■ Extracted page text data ■
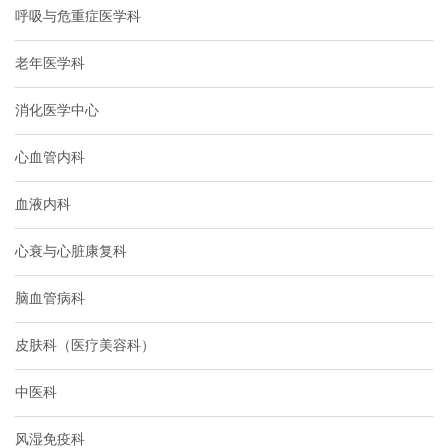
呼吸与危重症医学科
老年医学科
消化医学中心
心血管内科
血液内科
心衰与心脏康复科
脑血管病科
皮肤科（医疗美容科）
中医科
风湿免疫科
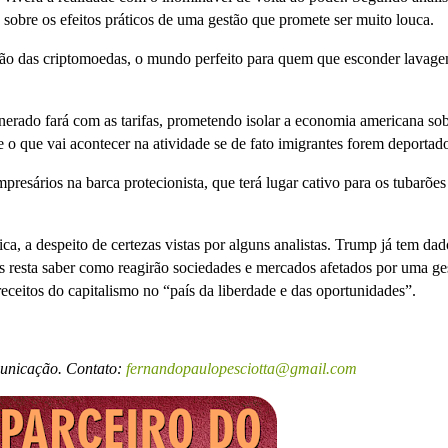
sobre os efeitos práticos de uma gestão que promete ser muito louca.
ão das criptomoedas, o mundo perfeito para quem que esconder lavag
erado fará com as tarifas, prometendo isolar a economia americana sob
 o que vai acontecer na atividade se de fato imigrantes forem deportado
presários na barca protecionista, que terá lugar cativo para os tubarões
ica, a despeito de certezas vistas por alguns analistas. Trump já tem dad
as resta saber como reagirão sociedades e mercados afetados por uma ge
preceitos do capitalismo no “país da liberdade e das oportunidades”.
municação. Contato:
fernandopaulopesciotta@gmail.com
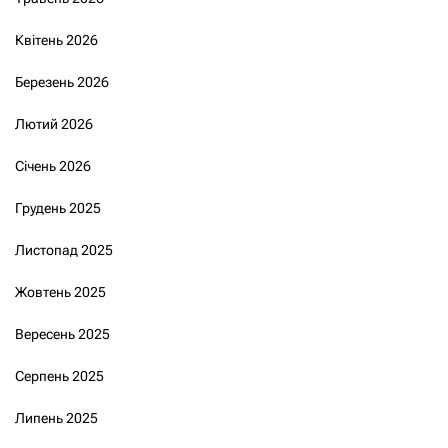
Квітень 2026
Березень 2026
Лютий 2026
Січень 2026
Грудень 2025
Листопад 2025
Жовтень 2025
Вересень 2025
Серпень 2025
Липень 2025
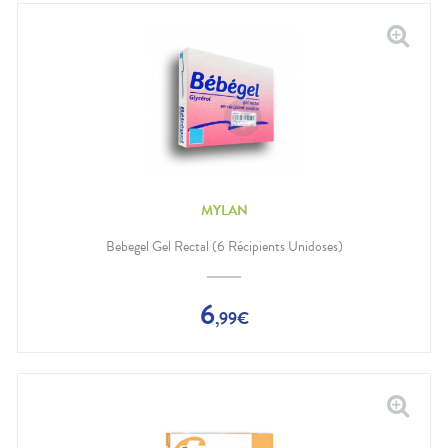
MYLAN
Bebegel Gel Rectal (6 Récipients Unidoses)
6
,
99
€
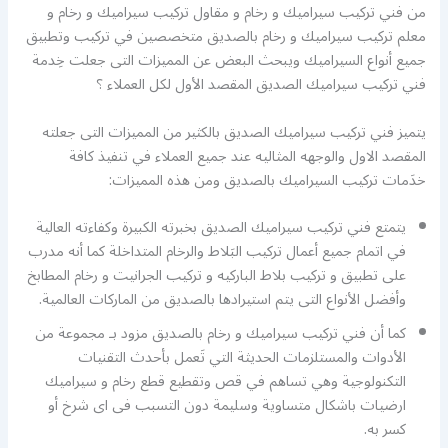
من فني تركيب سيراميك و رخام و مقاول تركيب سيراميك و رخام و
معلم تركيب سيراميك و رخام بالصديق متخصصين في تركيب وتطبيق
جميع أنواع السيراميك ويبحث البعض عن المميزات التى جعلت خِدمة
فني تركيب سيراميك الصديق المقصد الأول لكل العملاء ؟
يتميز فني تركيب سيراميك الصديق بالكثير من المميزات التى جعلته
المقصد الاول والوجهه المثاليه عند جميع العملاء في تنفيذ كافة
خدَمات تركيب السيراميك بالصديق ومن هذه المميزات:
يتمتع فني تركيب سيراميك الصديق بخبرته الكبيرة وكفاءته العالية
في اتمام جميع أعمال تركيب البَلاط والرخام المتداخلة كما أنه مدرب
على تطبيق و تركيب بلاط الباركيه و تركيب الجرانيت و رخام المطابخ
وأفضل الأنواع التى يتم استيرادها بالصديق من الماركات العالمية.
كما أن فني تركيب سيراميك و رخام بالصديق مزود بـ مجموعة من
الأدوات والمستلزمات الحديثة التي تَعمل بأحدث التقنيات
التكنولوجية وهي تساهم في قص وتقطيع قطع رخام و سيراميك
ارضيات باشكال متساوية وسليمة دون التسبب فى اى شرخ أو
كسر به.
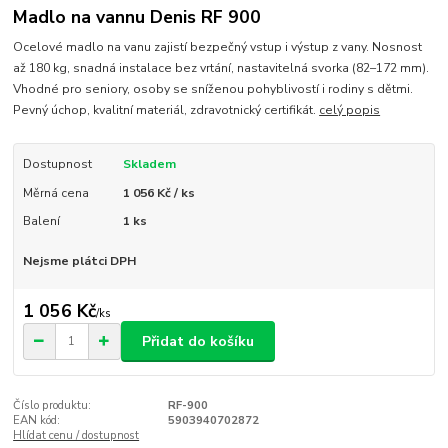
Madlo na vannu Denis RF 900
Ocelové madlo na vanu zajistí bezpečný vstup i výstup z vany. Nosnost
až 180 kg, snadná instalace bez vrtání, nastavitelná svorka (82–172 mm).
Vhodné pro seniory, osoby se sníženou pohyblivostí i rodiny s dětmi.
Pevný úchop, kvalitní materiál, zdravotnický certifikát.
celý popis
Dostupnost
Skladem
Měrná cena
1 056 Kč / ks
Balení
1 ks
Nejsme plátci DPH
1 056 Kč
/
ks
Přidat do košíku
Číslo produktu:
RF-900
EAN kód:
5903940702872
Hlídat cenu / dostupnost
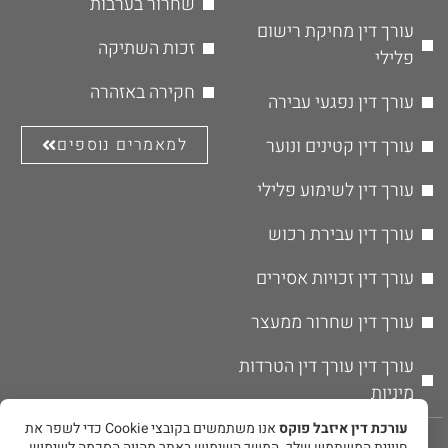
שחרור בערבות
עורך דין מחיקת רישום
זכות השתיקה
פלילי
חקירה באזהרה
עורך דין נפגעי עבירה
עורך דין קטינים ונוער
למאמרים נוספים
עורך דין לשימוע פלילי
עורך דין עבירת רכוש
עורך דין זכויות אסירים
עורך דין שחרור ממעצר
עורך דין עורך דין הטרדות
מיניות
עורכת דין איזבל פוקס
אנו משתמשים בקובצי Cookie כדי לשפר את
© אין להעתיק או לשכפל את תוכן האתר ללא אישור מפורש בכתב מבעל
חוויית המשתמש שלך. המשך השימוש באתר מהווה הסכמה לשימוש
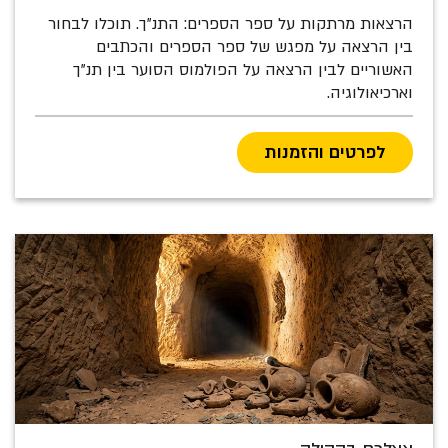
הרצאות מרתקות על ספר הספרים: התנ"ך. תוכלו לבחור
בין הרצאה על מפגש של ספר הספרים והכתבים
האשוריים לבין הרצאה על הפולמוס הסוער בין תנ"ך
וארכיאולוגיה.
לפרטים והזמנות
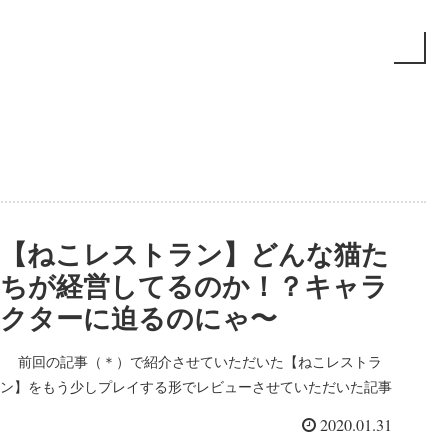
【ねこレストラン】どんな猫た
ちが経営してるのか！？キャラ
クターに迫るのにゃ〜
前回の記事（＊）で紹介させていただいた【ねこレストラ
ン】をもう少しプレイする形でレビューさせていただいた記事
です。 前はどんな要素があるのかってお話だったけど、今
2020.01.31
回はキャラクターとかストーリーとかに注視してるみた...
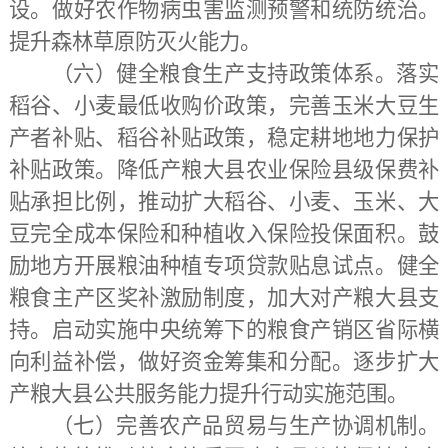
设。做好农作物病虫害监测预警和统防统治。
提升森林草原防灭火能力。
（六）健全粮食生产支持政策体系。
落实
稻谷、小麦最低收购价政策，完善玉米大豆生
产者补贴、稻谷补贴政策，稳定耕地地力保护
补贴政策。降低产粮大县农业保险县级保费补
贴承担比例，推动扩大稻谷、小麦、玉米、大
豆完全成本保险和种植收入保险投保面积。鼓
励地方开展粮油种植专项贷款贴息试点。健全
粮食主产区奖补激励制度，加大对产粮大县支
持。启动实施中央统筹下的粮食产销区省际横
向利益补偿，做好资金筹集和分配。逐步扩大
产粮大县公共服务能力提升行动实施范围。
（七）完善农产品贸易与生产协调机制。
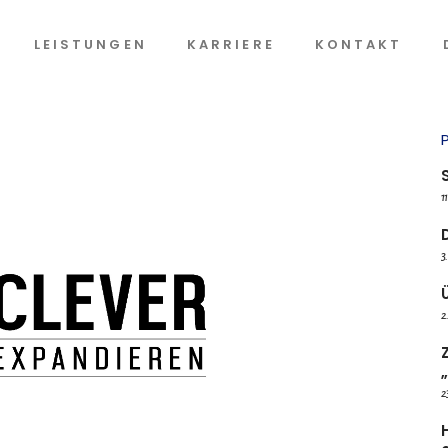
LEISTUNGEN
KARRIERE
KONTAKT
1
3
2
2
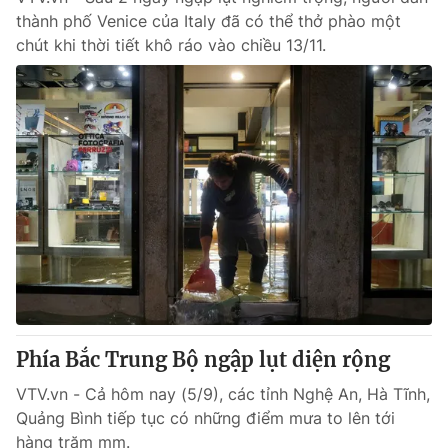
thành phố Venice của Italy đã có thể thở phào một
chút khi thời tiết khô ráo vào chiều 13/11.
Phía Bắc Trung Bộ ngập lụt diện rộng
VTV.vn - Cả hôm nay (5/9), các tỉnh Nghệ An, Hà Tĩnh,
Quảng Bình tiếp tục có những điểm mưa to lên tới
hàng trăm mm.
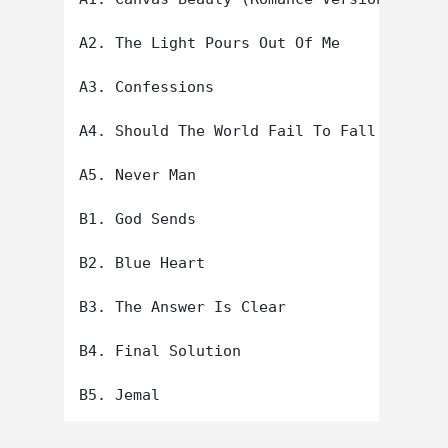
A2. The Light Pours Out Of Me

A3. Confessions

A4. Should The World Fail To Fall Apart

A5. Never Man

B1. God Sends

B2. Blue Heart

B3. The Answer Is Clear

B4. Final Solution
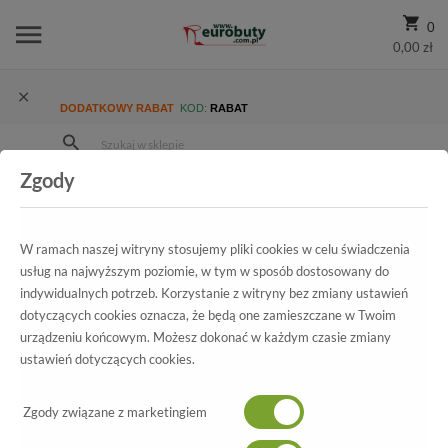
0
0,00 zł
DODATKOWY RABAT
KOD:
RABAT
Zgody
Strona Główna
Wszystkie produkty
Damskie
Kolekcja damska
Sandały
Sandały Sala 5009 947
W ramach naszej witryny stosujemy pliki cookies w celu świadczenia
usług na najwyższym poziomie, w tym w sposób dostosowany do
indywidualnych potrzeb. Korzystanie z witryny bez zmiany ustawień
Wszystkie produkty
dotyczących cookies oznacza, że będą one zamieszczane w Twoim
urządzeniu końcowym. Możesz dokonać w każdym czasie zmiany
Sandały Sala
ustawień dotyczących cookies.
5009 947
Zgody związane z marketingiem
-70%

■ Requirement ■
Retype the records verbatim, excluding each image they hold.

■ Written response ■
呼吸与危重症医学科
老年医学科
消化医学中心
心血管内科
血液内科
心衰与心脏康复科
脑血管病科
皮肤科（医疗美容科）
中医科
风湿免疫科
sobre os efeitos práticos de uma gestão que promete ser muito louca.
ão das criptomoedas, o mundo perfeito para quem que esconder lavag
erado fará com as tarifas, prometendo isolar a economia americana sob
 o que vai acontecer na atividade se de fato imigrantes forem deportado
presários na barca protecionista, que terá lugar cativo para os tubarões
ica, a despeito de certezas vistas por alguns analistas. Trump já tem dad
as resta saber como reagirão sociedades e mercados afetados por uma ge
preceitos do capitalismo no “país da liberdade e das oportunidades”.
municação. Contato:
fernandopaulopesciotta@gmail.com
Квітень 2026
Березень 2026
Лютий 2026
Січень 2026
Грудень 2025
Листопад 2025
Жовтень 2025
Вересень 2025
Серпень 2025
Липень 2025
MYLAN
Bebegel Gel Rectal (6 Récipients Unidoses)
6
,
99
€
من فني تركيب سيراميك و رخام و مقاول تركيب سيراميك و رخام و
معلم تركيب سيراميك و رخام بالصديق متخصصين في تركيب وتطبيق
جميع أنواع السيراميك ويبحث البعض عن المميزات التى جعلت خِدمة
فني تركيب سيراميك الصديق المقصد الأول لكل العملاء ؟
يتميز فني تركيب سيراميك الصديق بالكثير من المميزات التى جعلته
المقصد الاول والوجهه المثاليه عند جميع العملاء في تنفيذ كافة
خدَمات تركيب السيراميك بالصديق ومن هذه المميزات:
يتمتع فني تركيب سيراميك الصديق بخبرته الكبيرة وكفاءته العالية
في اتمام جميع أعمال تركيب البَلاط والرخام المتداخلة كما أنه مدرب
على تطبيق و تركيب بلاط الباركيه و تركيب الجرانيت و رخام المطابخ
وأفضل الأنواع التى يتم استيرادها بالصديق من الماركات العالمية.
كما أن فني تركيب سيراميك و رخام بالصديق مزود بـ مجموعة من
الأدوات والمستلزمات الحديثة التي تَعمل بأحدث التقنيات
التكنولوجية وهي تساهم في قص وتقطيع قطع رخام و سيراميك
ارضيات باشكال متساوية وسليمة دون التسبب فى اى شرخ أو
كسر به.
Madlo na vannu Denis RF 900
Ocelové madlo na vanu zajistí bezpečný vstup i výstup z vany. Nosnost
až 180 kg, snadná instalace bez vrtání, nastavitelná svorka (82–172 mm).
Vhodné pro seniory, osoby se sníženou pohyblivostí i rodiny s dětmi.
Pevný úchop, kvalitní materiál, zdravotnický certifikát.
celý popis
Dostupnost
Skladem
Měrná cena
1 056 Kč / ks
Balení
1 ks
Nejsme plátci DPH
1 056 Kč
/
ks
Přidat do košíku
Číslo produktu:
RF-900
EAN kód:
5903940702872
Hlídat cenu / dostupnost
שחרור בערבות
עורך דין מחיקת רישום
זכות השתיקה
פלילי
חקירה באזהרה
עורך דין נפגעי עבירה
עורך דין קטינים ונוער
למאמרים נוספים
עורך דין לשימוע פלילי
עורך דין עבירת רכוש
עורך דין זכויות אסירים
עורך דין שחרור ממעצר
עורך דין עורך דין הטרדות
מיניות
עורכת דין איזבל פוקס
אנו משתמשים בקובצי Cookie כדי לשפר את
© אין להעתיק או לשכפל את תוכן האתר ללא אישור מפורש בכתב מבעל
חוויית המשתמש שלך. המשך השימוש באתר מהווה הסכמה לשימוש
הרצאות מרתקות על ספר הספרים: התנ"ך. תוכלו לבחור
בין הרצאה על מפגש של ספר הספרים והכתבים
האשוריים לבין הרצאה על הפולמוס הסוער בין תנ"ך
וארכיאולוגיה.
לפרטים והזמנות
【ねこレストラン】どんな猫た
ちが経営してるのか！？キャラ
クターに迫るのにゃ〜
前回の記事（＊）で紹介させていただいた【ねこレストラ
ン】をもう少しプレイする形でレビューさせていただいた記事
です。 前はどんな要素があるのかってお話だったけど、今
2020.01.31
回はキャラクターとかストーリーとかに注視してるみた...
设。做好农作物病虫害监测预警和统防统治。
提升森林草原防灭火能力。
（六）健全粮食生产支持政策体系。
落实
稻谷、小麦最低收购价政策，完善玉米大豆生
产者补贴、稻谷补贴政策，稳定耕地地力保护
补贴政策。降低产粮大县农业保险县级保费补
贴承担比例，推动扩大稻谷、小麦、玉米、大
豆完全成本保险和种植收入保险投保面积。鼓
励地方开展粮油种植专项贷款贴息试点。健全
粮食主产区奖补激励制度，加大对产粮大县支
持。启动实施中央统筹下的粮食产销区省际横
向利益补偿，做好资金筹集和分配。逐步扩大
产粮大县公共服务能力提升行动实施范围。
（七）完善农产品贸易与生产协调机制。
LEISTUNGEN
KARRIERE
KONTAKT
1
3
2
2
thành phố Venice của Italy đã có thể thở phào một
chút khi thời tiết khô ráo vào chiều 13/11.
Phía Bắc Trung Bộ ngập lụt diện rộng
VTV.vn - Cả hôm nay (5/9), các tỉnh Nghệ An, Hà Tĩnh,
Quảng Bình tiếp tục có những điểm mưa to lên tới
hàng trăm mm.
A2. The Light Pours Out Of Me

A3. Confessions

A4. Should The World Fail To Fall Apart

A5. Never Man

B1. God Sends

B2. Blue Heart

B3. The Answer Is Clear

B4. Final Solution
0
0,00 zł
DODATKOWY RABAT
KOD:
RABAT
Zgody
Strona Główna
Wszystkie produkty
Damskie
Kolekcja damska
Sandały
Sandały Sala 5009 947
W ramach naszej witryny stosujemy pliki cookies w celu świadczenia
usług na najwyższym poziomie, w tym w sposób dostosowany do
indywidualnych potrzeb. Korzystanie z witryny bez zmiany ustawień
Wszystkie produkty
dotyczących cookies oznacza, że będą one zamieszczane w Twoim
urządzeniu końcowym. Możesz dokonać w każdym czasie zmiany
Sandały Sala
ustawień dotyczących cookies.
5009 947
Zgody związane z marketingiem
-70%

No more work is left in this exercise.